Just one hour after finishing this meal I was miserable. Not only did my stomach rebel but my energy levels plummeted. I did not feel nourished after the meal like I normally do. Instead, it was like my entire system was in revolt. Sure I enjoyed the food. Fried chicken sandwiches paired with potato chips are still one of my favorite combinations. But the price I had to pay after eating that meal was high. I spent the next couple of days gladly loading up on fruits and vegetables trying to get my system back balanced after that indulgence. What I took away from my meal was how much I appreciate how my healthier food choices make me feel. Was that the last time I indulge in those spicy sliders? No. I believe that sometimes we need to be reminded of why we make clean food choices. And for me, nothing does that better than the after effects of non-clean meal.
It’s hard when the people around you just don’t “get” where you are coming from. And it seems especially difficult when those close to you don’t “get” the lifestyle changes that are necessary for you to be healthy. During my detox fast and in the days since breaking my detox it has been difficult to get people in my circle to understand that I can’t return to my previous eating habits.
I will have to get used to co-workers peering into my packed lunch and making jokes about how my food choices will result in gas and frequent trips to the bathroom. I will have to learn to smile at the jokes that are made claiming that all I eat are nuts and berries. I will even learn to ignore the insistence that I should cheat almost daily or the concerns that I am not getting enough protein because I no longer eat meat every day.

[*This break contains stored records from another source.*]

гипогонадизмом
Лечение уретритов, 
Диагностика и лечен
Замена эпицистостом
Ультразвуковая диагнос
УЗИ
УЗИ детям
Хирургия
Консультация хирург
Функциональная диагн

After all I am the one who has the most to lose if I continue down the path that I was on that was leading me to poor health. The extra weight and strain on my knees does not affect those close to me in any way. They do not have to worry that the inflammatory foods that they consume on the regular basis only aggravate the autoimmune disease raging in their bodies. That can’t rap their head around eating 6-8 servings of fruits and vegetables a day. All my friends and family can see is that I am certainly not on the SAD diet anymore (Standard American Diet).

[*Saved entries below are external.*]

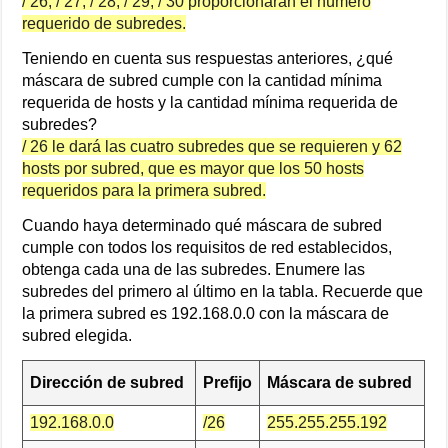
/ 26, / 27, / 28, / 29, / 30 proporcionarán el número
requerido de subredes.
Teniendo en cuenta sus respuestas anteriores, ¿qué
máscara de subred cumple con la cantidad mínima
requerida de hosts y la cantidad mínima requerida de
subredes?
/ 26 le dará las cuatro subredes que se requieren y 62
hosts por subred, que es mayor que los 50 hosts
requeridos para la primera subred.
Cuando haya determinado qué máscara de subred
cumple con todos los requisitos de red establecidos,
obtenga cada una de las subredes. Enumere las
subredes del primero al último en la tabla. Recuerde que
la primera subred es 192.168.0.0 con la máscara de
subred elegida.
Dirección de subred
Prefijo
Máscara de subred
192.168.0.0
/26
255.255.255.192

I am embracing a plant based diet the best way I know how. The benefits, for me, were almost immediate. I just feel stronger. My better nourished body seems to handle the daily ups and downs with RA better. I haven’t seen a lessening of my symptoms. But it does seem that I am able to deal with the aches and pains better. It is as if even though one thing isn’t working right everything else is working so much better. And I need this added strength that I am getting from my new lifestyle to deal with my increasing RA symptoms.
I guess what I am trying to say is that those around me don’t need to “get” my healthy journey. All that matters is that I am slowly and surely figuring out what I need to do to have optimum health.